# Shipping large paintings



## katiejroberts (Oct 9, 2018)

First off, this is my first thread. I just sold a large painting and wanted to feel out the community on what carrier they use to ship large paintings securely and economically. I asked UPS in my rural Vermont area, and they charge $80 to package, and another $200 to ship a 3’ x4’ painting from VT to NC. The online FedEx chat claimed to pack and send it for $70, but when I got to the center they said to go to, the employee claimed they don’t package paintings, or anything else there. FedEx customer service on the phone, and in person was awful. So, any advice from other artists shipping large paintings? I’ll most likely package the painting myself to save on some of the $80.


----------



## yarnart (Jul 5, 2018)

This is really difficult, but I am usually taking the risk to roll up bigger paintings and post in tubes. But I never sent any big like what you just described. And of course it's can be done only if the customer willing to take the risk and the extra management needed to frame the canvas when it's arrives.


----------



## 3Eggs (Aug 15, 2021)

First of all, per usual, customers ppay for shipping and handling - just give your customer their choice.

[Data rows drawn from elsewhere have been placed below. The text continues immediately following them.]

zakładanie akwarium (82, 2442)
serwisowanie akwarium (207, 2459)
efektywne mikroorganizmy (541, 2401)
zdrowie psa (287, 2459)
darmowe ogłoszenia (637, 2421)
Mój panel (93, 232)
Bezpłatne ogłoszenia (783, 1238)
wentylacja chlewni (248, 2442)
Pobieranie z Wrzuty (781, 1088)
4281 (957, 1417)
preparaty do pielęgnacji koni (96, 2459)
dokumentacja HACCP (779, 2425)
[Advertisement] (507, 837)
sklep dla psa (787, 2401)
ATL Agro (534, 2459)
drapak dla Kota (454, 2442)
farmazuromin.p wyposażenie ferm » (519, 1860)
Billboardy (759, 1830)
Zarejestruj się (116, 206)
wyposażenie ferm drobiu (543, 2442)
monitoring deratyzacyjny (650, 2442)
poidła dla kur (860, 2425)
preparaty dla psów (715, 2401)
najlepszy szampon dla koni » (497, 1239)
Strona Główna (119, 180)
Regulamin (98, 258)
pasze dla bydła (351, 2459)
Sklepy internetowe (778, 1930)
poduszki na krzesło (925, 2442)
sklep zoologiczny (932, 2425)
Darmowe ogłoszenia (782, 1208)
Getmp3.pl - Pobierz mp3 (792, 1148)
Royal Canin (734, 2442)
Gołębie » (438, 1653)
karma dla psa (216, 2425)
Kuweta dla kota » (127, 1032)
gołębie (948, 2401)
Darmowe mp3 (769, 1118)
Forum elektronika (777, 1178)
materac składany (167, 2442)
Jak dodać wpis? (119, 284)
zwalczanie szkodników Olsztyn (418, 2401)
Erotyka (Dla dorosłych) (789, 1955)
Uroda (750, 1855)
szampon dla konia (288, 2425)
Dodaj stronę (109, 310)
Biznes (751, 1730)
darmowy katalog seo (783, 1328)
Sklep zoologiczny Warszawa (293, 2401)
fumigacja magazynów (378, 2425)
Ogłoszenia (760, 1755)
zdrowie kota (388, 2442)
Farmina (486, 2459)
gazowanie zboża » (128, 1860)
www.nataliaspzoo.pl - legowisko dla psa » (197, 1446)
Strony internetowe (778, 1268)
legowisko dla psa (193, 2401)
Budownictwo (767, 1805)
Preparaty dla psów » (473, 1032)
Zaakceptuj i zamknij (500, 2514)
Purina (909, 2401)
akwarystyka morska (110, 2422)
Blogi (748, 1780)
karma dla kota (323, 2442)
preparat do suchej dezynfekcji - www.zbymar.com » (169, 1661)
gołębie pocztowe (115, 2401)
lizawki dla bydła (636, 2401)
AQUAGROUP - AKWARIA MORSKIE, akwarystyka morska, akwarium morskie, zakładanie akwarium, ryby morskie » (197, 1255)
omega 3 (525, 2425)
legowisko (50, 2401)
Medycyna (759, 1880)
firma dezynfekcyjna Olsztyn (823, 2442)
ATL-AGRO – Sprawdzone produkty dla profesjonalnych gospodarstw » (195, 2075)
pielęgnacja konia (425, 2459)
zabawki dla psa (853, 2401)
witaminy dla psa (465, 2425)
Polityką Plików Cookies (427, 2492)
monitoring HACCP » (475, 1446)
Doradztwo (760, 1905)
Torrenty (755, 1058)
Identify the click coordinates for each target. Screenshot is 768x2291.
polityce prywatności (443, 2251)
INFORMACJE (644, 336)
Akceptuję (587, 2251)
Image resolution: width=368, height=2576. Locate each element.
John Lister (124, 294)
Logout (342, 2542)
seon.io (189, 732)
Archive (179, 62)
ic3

Add the painting price to the shipping costs. UPS prefers to ship a "box within a box" for package protection. Complete the packing yourself, take it to UPS, get 2x- value insurance (buyer pays), get delivery instructions from the buyer, get a delivery receipt.


----------



## william_6158 (11 mo ago)

Ups is reliable, but most artist I know build their own crates and shipper through a local carrier. An art center in your area usually can recommend someone. As 3Eggs said, purchaser should pick up this cost - make this point clear upfront. SaatchiArt has a good video on how to pack art, they actually handle the shipping themselves - just remember they take a percentage of the sale. Just watch their video.


----------